China calls them “ecological migrants”: 329,000 people whom the government had relocated from lands distressed by climate change, industrialisation, poor policies and human activity to 161 hastily built villages. They were the fifth wave in an environmental and poverty alleviation programme that has resettled 1,140,000 residents of the Ningxia Hui Autonomous Region, a territory of dunes and mosques and camels along the ancient Silk Road.
Han Jinlong, the deputy director of migration under Ningxia’s Poverty Alleviation and Development Office, said that although the earlier waves were not explicitly labelled ecological migrants, they had also been moved because of the growing harshness of the desert. It is the world’s largest environmental migration project.
What China is doing in Ningxia and a few other provinces hit hard by drought and other natural and man-made disasters is a harbinger of actions that governments around the globe, including the United States, could take as they grapple with climate change, which is expected to displace millions of people in the coming decades.

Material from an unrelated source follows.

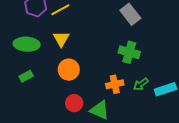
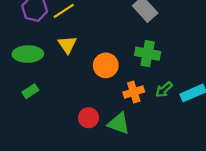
orange circle: (69, 70) -> (106, 65), moved

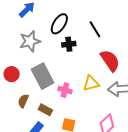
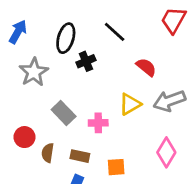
red semicircle: (110, 61) -> (146, 67), size x0.7
red circle: (12, 74) -> (24, 137), moved
gray rectangle: (43, 76) -> (64, 113), size x0.7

China has been battered by relentless degradation of the land and worsening weather patterns, including the northern drought. But mass resettlement has brought its own profound problems, embodied in the struggles of the Ma family and their neighbours.
Ma told me over tea in his living room that each household had to pay a US$2,100 (RM8,774) “resettlement fee” and was promised a plot of land to farm as the families left behind plentiful fields and animals. But those who received plots ended up having to lease them to an agriculture company, and were left with tiny front yards, where the Mas grow a few chilli plants.
The 11-member family was expected to squeeze into a 580-square-foot, two-bedroom home; like many of the migrants, Ma erected an extra room with white plastic siding in the yard for his parents.
And the officials designing the new homes put toilets in the same room as showers, an affront to the Hui Muslims. Ma dug a pit toilet outside, where the front yard meets the road.
Ma has not only been unable to get officials to appoint him as a village doctor here, but since November has also failed to find construction work — unstable and low-paying, but the most common job for the village men. The family must live mainly off the US$12 per day his wife, Wang Mei, earns in an industrial farm field.
Three of Ma’s brothers and a nephew brought a total of 38 family members as part of the resettlement. But another brother, Ma Shixiong, was one of a handful who stayed behind in Yejiahe village, a five-hour drive south, defying the government’s orders. Officials tore down the homes of the families who left — and punished those who remained by refusing to renovate their houses or build them animal pens, and denying them water pipelines and subsidies for raising sheep and cattle.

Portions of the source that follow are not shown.